The mechanism of action by which acupuncture and dipyrone cause pain reduction are different. Similar to any medicinal drug administered orally, dipyrone is metabolized by liver enzymes and is biotransformed into a molecule capable of having a pharmacological effect and thus reducing the painful stimulus when on the therapeutic target [35]. Acupuncture promotes the release of hormones and neurotransmitters at the needle insertion site, as well as promoting effects on the central and peripheral nervous systems, thus causing pain reduction [36]. The results of this study demonstrated reduction of pain by both therapies, the reduction of pain with the use of acupuncture being greater.
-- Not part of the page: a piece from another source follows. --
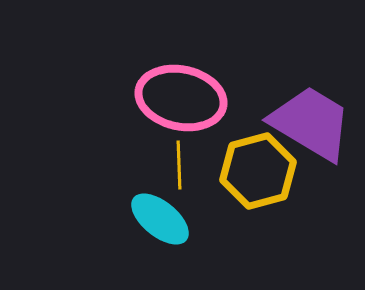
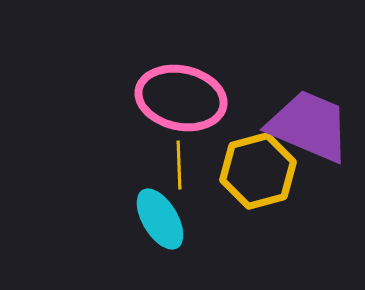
purple trapezoid: moved 2 px left, 3 px down; rotated 8 degrees counterclockwise
cyan ellipse: rotated 20 degrees clockwise
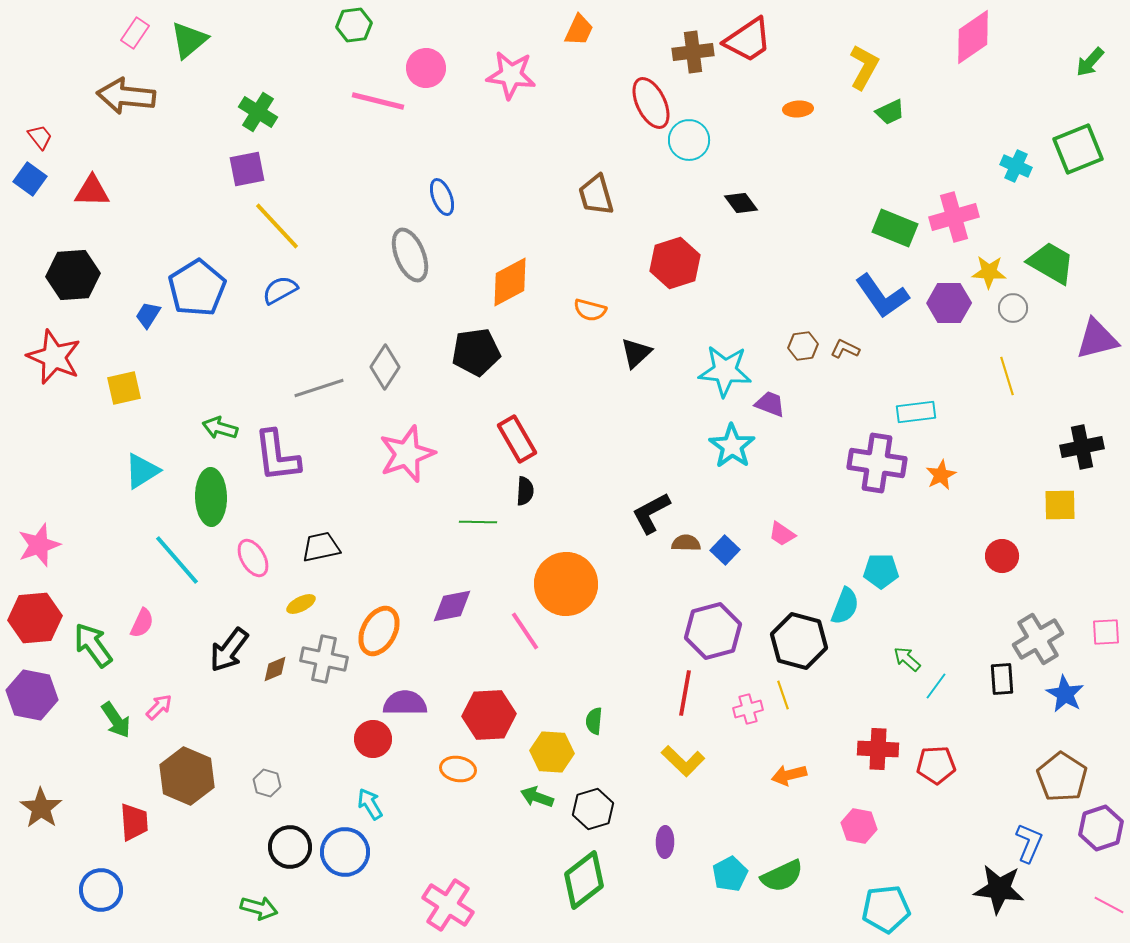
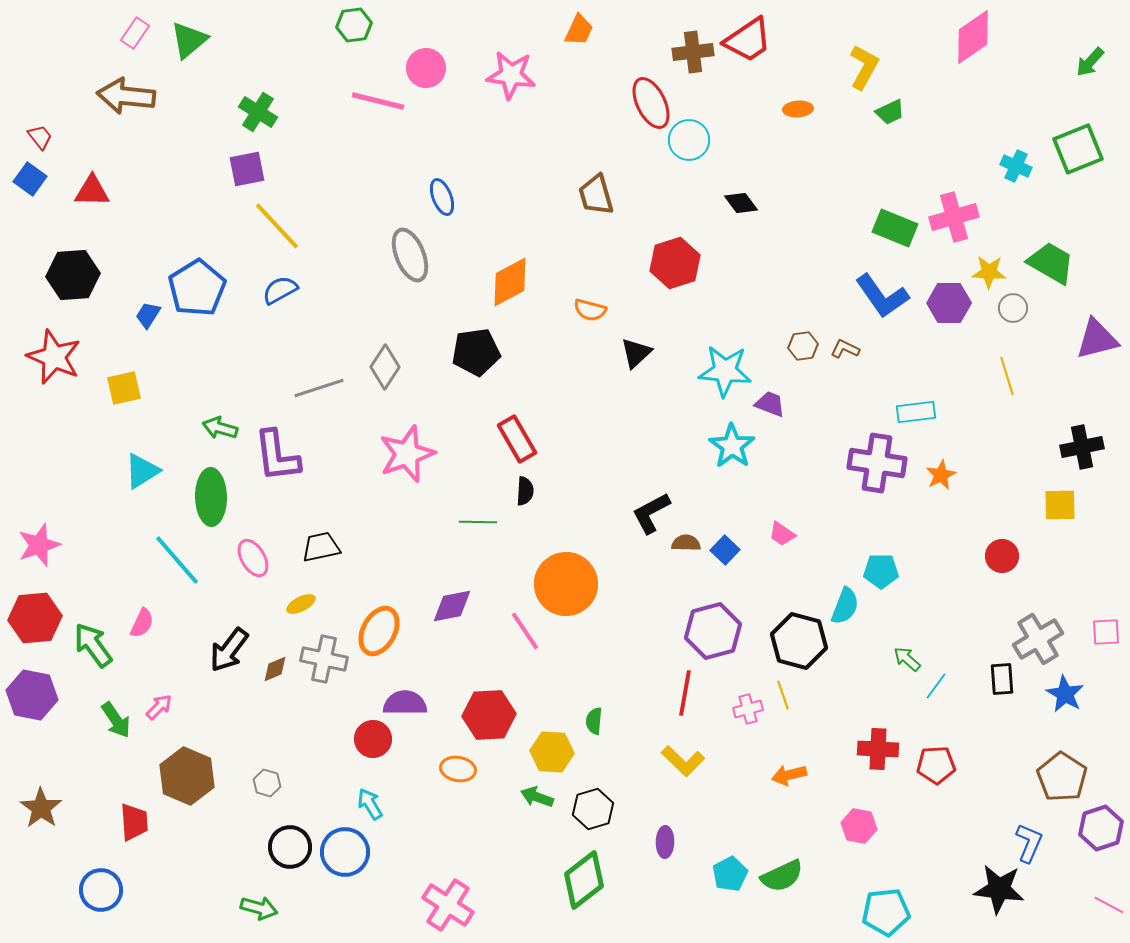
cyan pentagon at (886, 909): moved 3 px down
The use of a placebo group in clinical trials serves as negative control of the treatment group in which any substance or technique is being tested, to eliminate or reduce uncertainty. The placebo effect involves several psychological aspects, such as the expectation of treatment [37] and the reinterpretation of stimuli with emotional impact [38], and may contribute to the creation of a biological system and physiological reactions that may have huge importance during a treatment [39].
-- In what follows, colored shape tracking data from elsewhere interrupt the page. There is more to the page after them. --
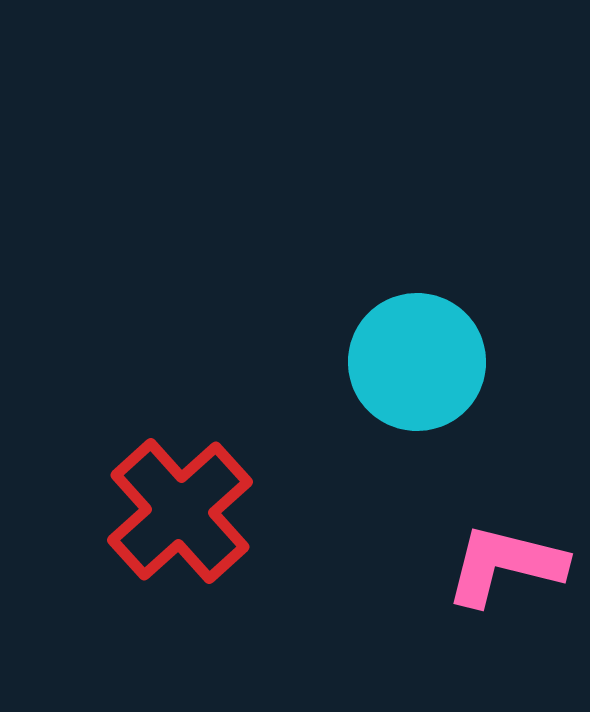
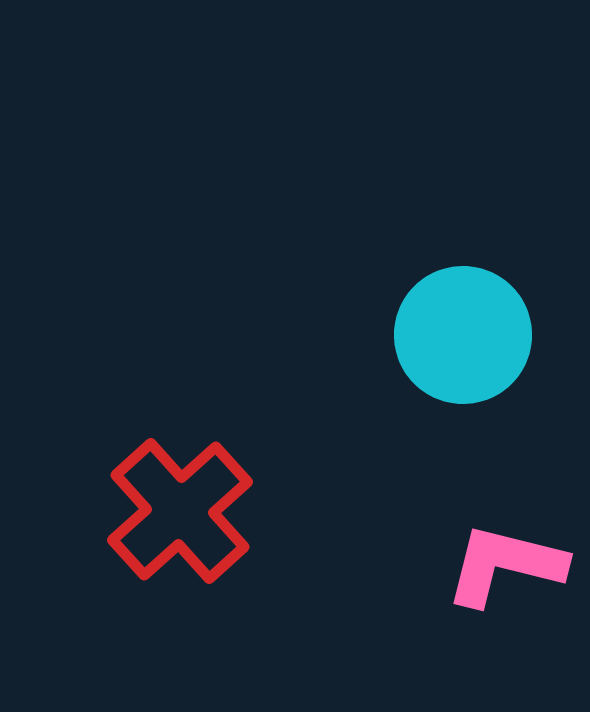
cyan circle: moved 46 px right, 27 px up
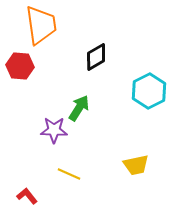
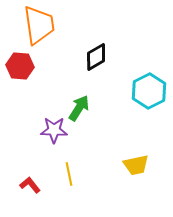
orange trapezoid: moved 2 px left
yellow line: rotated 55 degrees clockwise
red L-shape: moved 3 px right, 11 px up
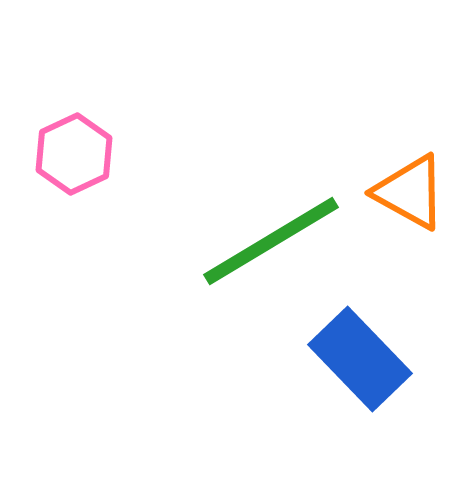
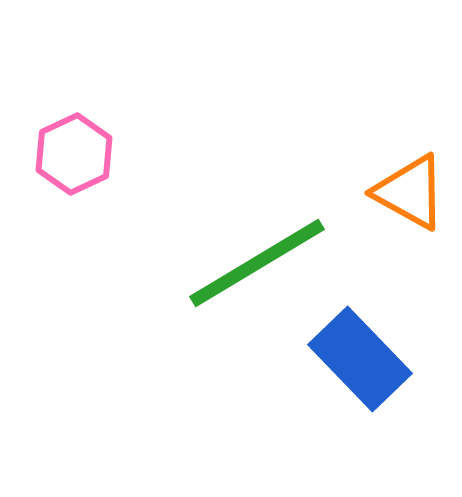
green line: moved 14 px left, 22 px down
The presence of a placebo group to compare the effects caused by acupuncture is widely used in the literature. In this study, the placebo dipyrone reduced pain as much as real dipyrone, and this reaction might be associated with the placebo effect. A study evaluated the effects of administration of placebo caffeine in dopaminergic neurotransmission using computed tomography scans and has shown that placebo caffeine induced changes similar to the effects of real caffeine [40]. Another example of a placebo effect of acupuncture in dentistry relates to a research that studied the antiemetic effect of the PC6 (Neiguan) point during jaw molding procedures. It was evaluated during a randomized clinical trial, using a group of real acupuncture and a placebo group (sham acupuncture). The authors concluded that the PC6 (Neiguan) point was effective in controlling nausea during the molding and that the reduction caused was statistically similar in both groups [29]. A patient from this study reported total remission of nausea, even though he was allocated to the placebo group [41].
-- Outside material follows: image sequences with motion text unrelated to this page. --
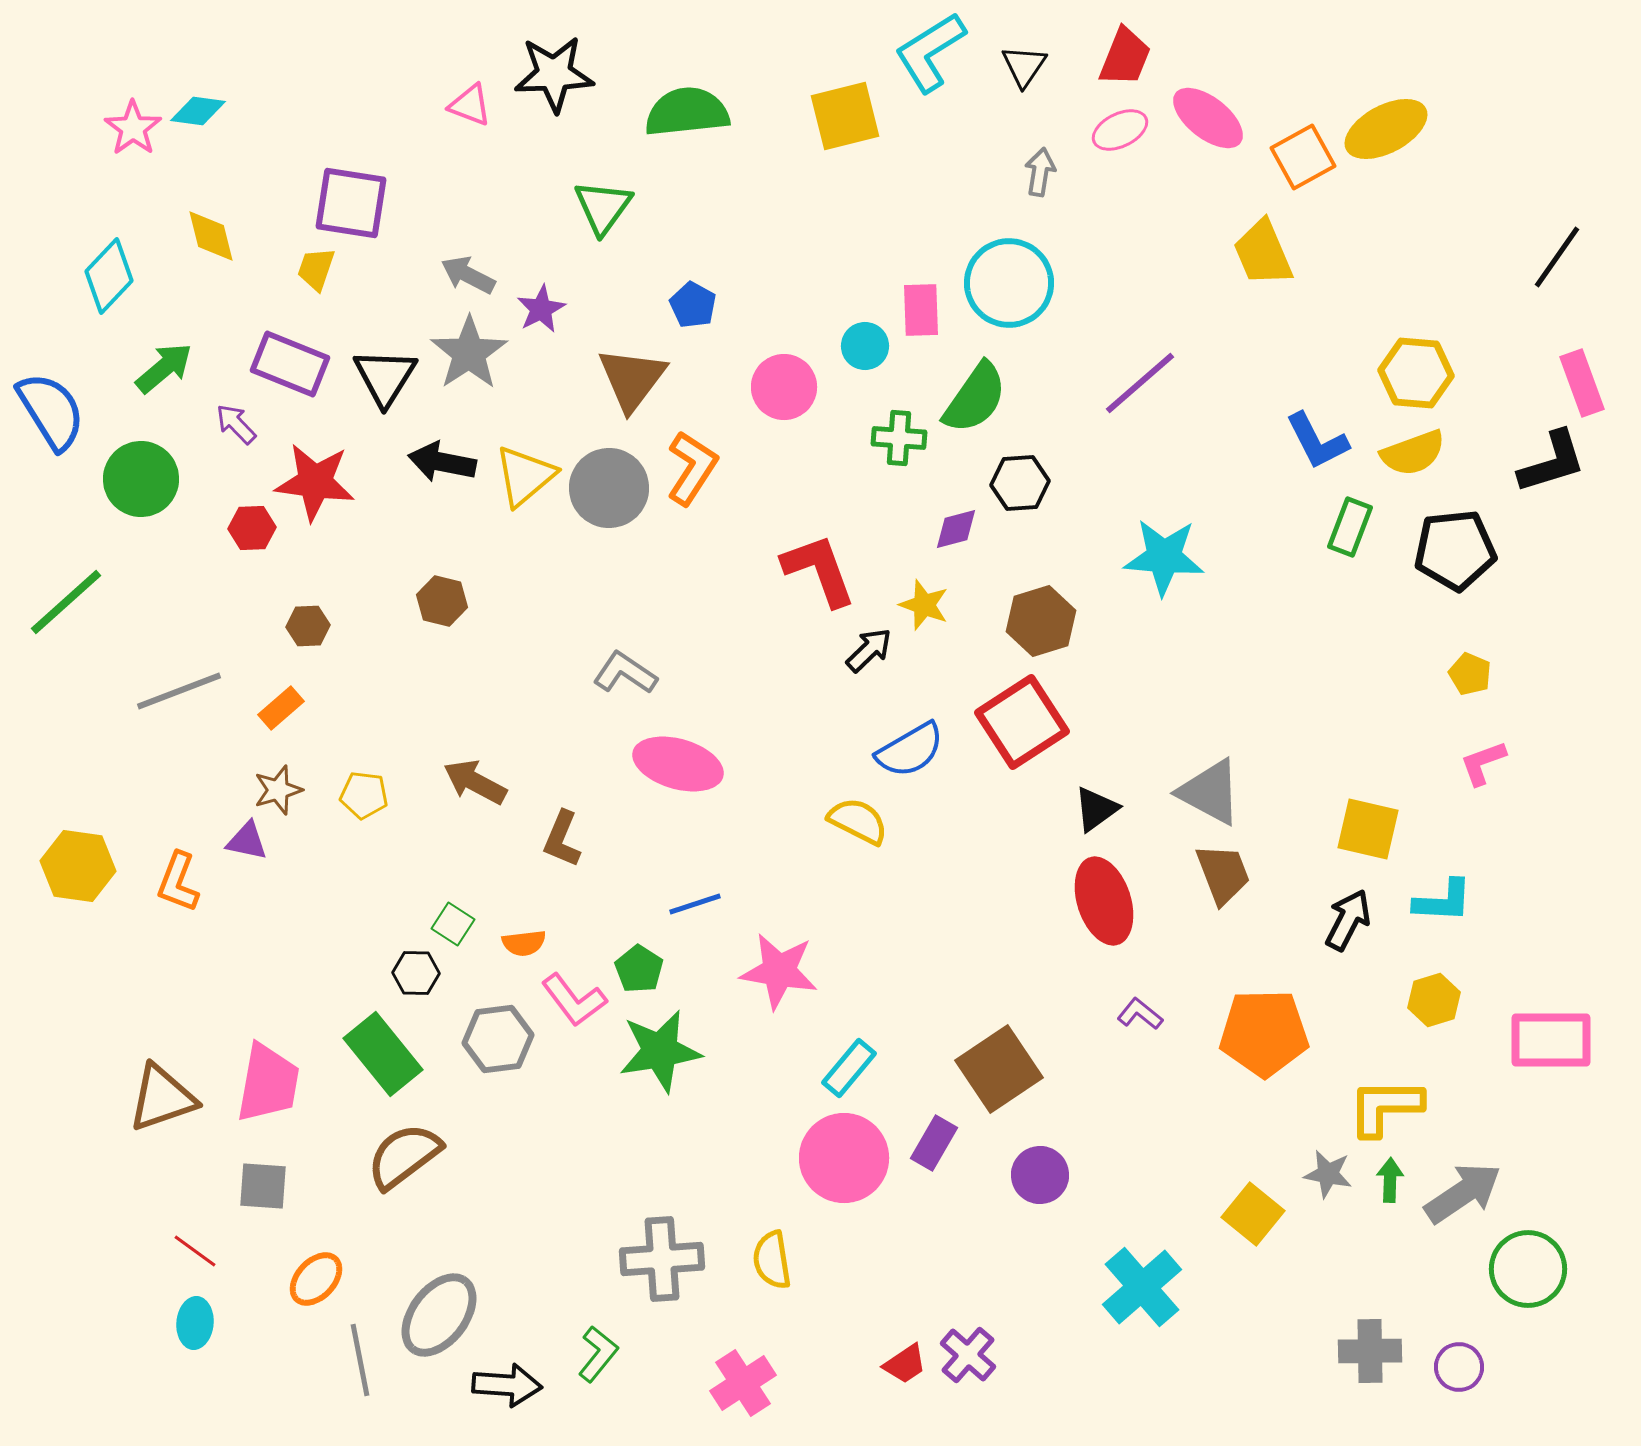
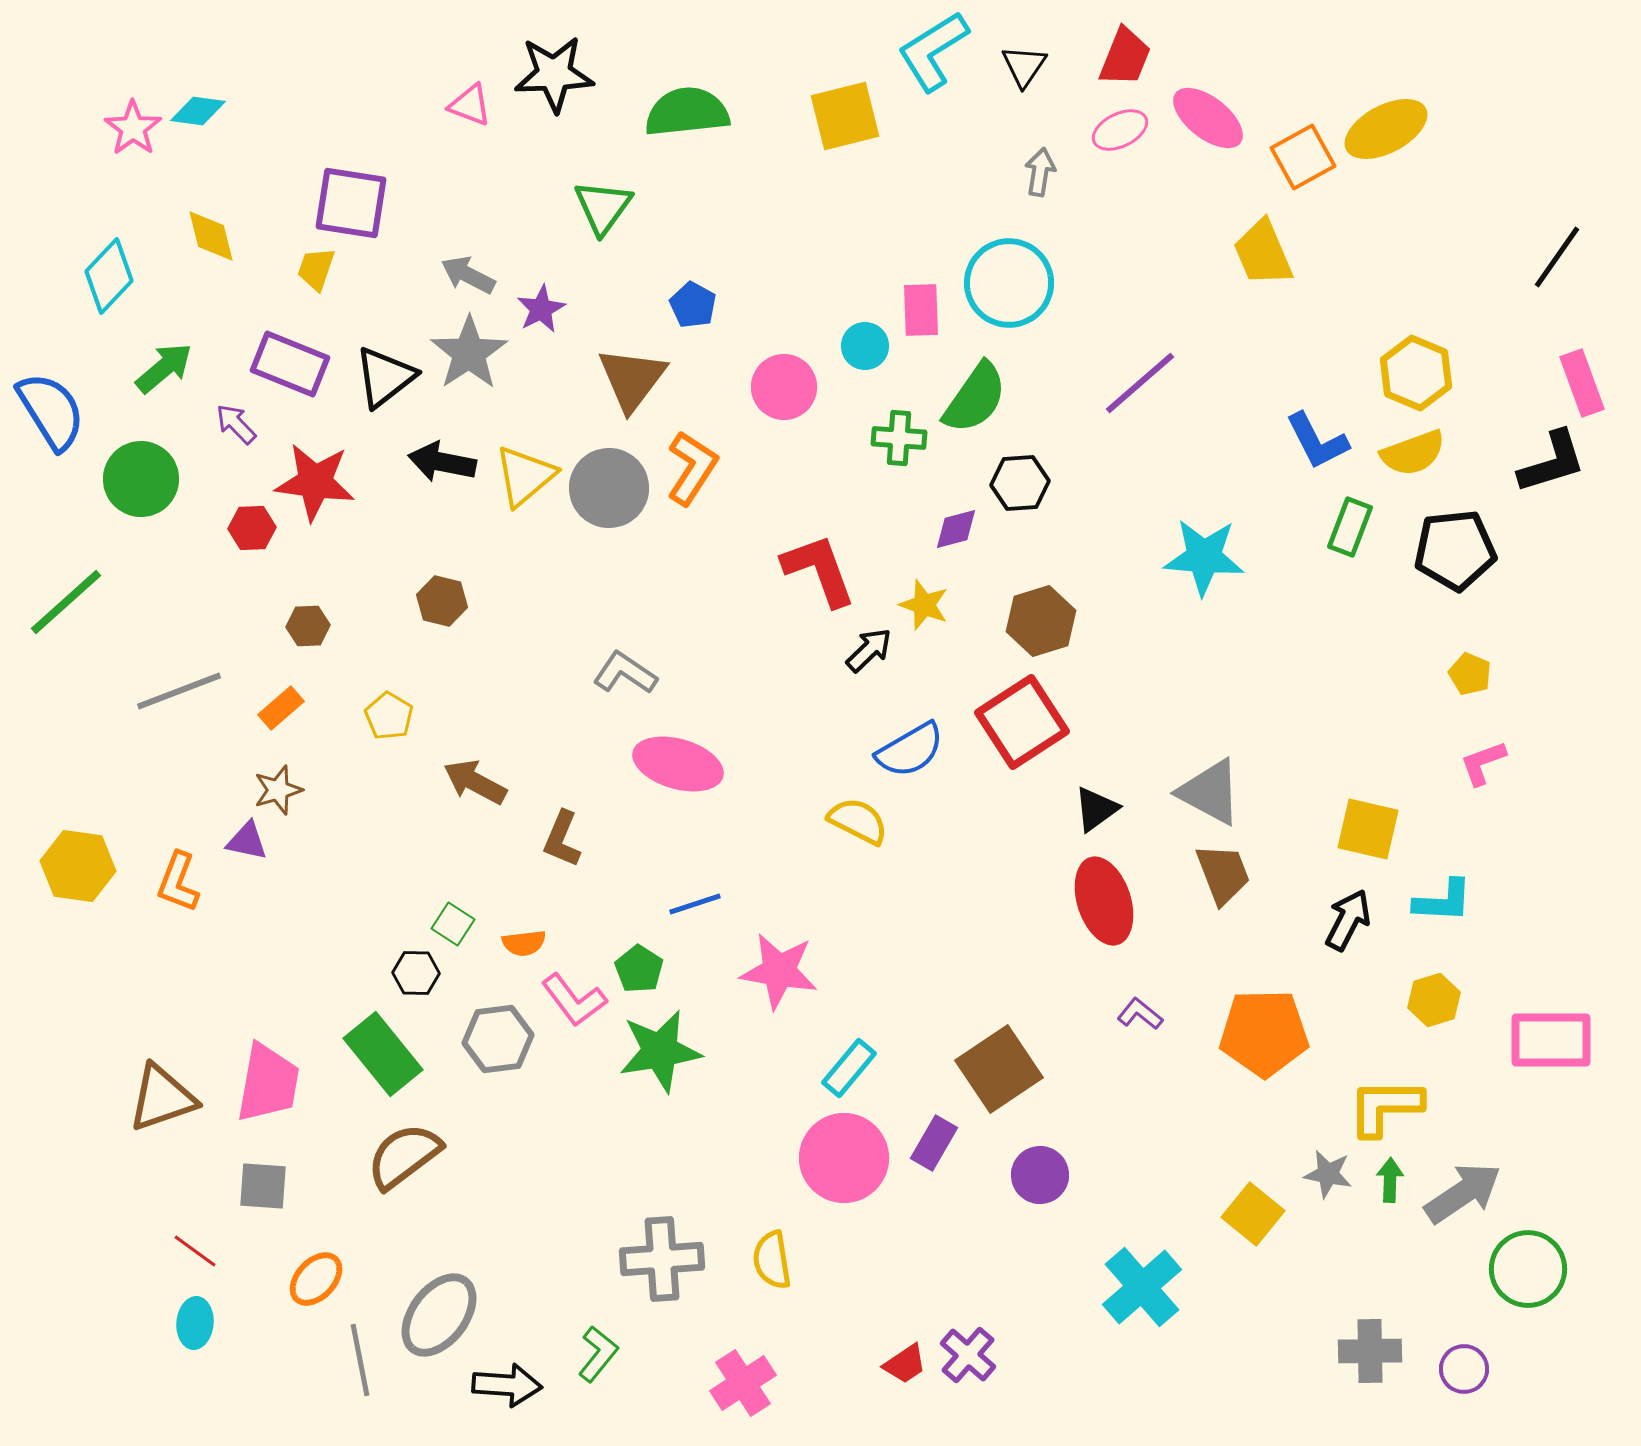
cyan L-shape at (930, 52): moved 3 px right, 1 px up
yellow hexagon at (1416, 373): rotated 18 degrees clockwise
black triangle at (385, 377): rotated 20 degrees clockwise
cyan star at (1164, 557): moved 40 px right
yellow pentagon at (364, 795): moved 25 px right, 79 px up; rotated 24 degrees clockwise
purple circle at (1459, 1367): moved 5 px right, 2 px down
The stimulus generated by the touch of the adhesive and resin ring used to position the sham needle may have caused an effect of acupressure on patients from the placebo acupuncture group, generating positive results. A randomized clinical trial compared the antiemetic effect of acupressure on the PC6 and of antiemetics drugs in surgical postoperative patients and concluded that both are effective, concluding that acupuncture is a good nonpharmacological alternative [42]. The effect of acupressure was also verified in cardiac patients, reducing the symptoms of depression, improving quality of life, and decreasing sensitivity to pain [43].

The analysis performed within the study groups showed that the expectation and belief of allocation did not interfere with VAS reduction in this study. The comparison made between the study groups echoed the results previously obtained with the VAS (the real acupuncture group caused greater pain reduction than the real dipyrone group), with no interference of expectation in the comparison between the real groups. For the placebo groups, the absence of statistical difference may be related to the reduced sample number for verification of this relation.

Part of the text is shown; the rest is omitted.